Another sector where agricultural commodities feature prominently in Japan's commodity markets is in
agricultural products. Osaka Dojima Commodity Exchange is another landmark in Japan's commodity
market, mainly engaged in trading agricultural futures contracts. The exchange offers the futures of
important products such as soybeans, corn, and rice, crucial for food security and the agricultural sector in
Japan.

The participants in commodity markets in Japan are quite diverse, entailing various producers,
consumers, traders, and financial institutions. Sogo shosha, or Japanese trading houses, are very active
organizations that take the leadership position in global commodity trading business. Commodity futures
markets are widely used by companies such as Mitsubishi Corporation, Mitsui & Co., and Sumitomo
Corporation for hedging and speculation activities.

Today, banks and asset management companies have also ventured into commodity markets, usually
through commodity-linked investment products sold to customers. This includes simple commodity
futures funds all the way to more structured products that provide exposure to commodity price
movement.

Regulatory Framework Over the years, the commodity markets in Japan have undergone tremendous
evolution. The Ministry of Economy, Trade, and Industry (METI), along with the Financial Services
Agency (FSA), comprehensively regulates commodity futures trading. This dual structure of regulation
emanates from the importance of markets as a financial instrument and for risk management in the real
economy.

Japan's commodity markets play a number of important roles in the country's overall economy: they are
price discovery mechanisms that aim to establish fair market prices for different commodities. This is an
especially relevant function in a resource-poor country like Japan, which imports most of its raw
materials.

The second critical role these markets perform is in risk management tools. Any companies that produce,
distribute, or consume commodities can use futures and options to hedge against price volatility. For
example, Japanese automotive companies could use rubber futures to lock in prices for their raw material
supply so they can avoid potential price shocks.

Commodity markets act as a source of investment, offering scope for capturing price movements for
commodities and, consequently, diversifying a portfolio. This role has been much more important for
reasons that have made commodities a recognizable asset class.
Lastly, commodity markets in Japan would be relevant in monetary policy and inflation control. Prices of
commodities mainly energy and food could swing inflation and general conditions.

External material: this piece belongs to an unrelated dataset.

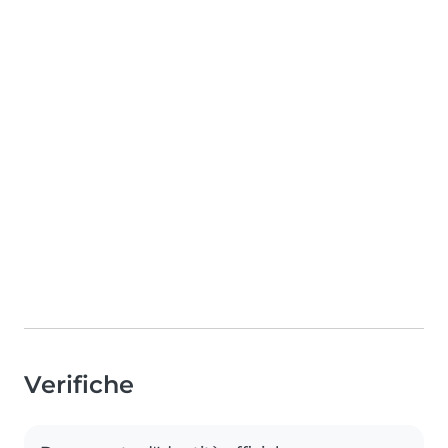
Verifiche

Japan has focused, over the years, on improving its commodity market competitiveness in the
international arena. The country has taken various measures to attract more foreign participants, increase
the liquidity of the market, and develop new products. The recent introduction of more environmentally
oriented contracts such as emissions trading and electricity futures reflects increasing global concerns
about climate change and energy transition.

But despite all this, Japan's commodity markets are still being faced with many challenges. The impact
that these exchanges have had on China and Singapore has increased significantly. Moreover, the shift to
electronic trading as well as the growing intricacies of financial derivatives have created great pressure on
the traditional trading of commodity futures.

Conclusion Japan's commodity market is although not as widespread in the international market as its
equity or bond markets, it is integral to Japan's financial system. It offers essential services in terms of
price discovery, risk management, and investment, hence promoting the relevance of Japan in
international trade and domestic economic stability. As Japan learns to evolve with change within the
global economic and energy sectors, commodity markets are likely to change; new roles will be taken in
renewable energy and sustainable resource management.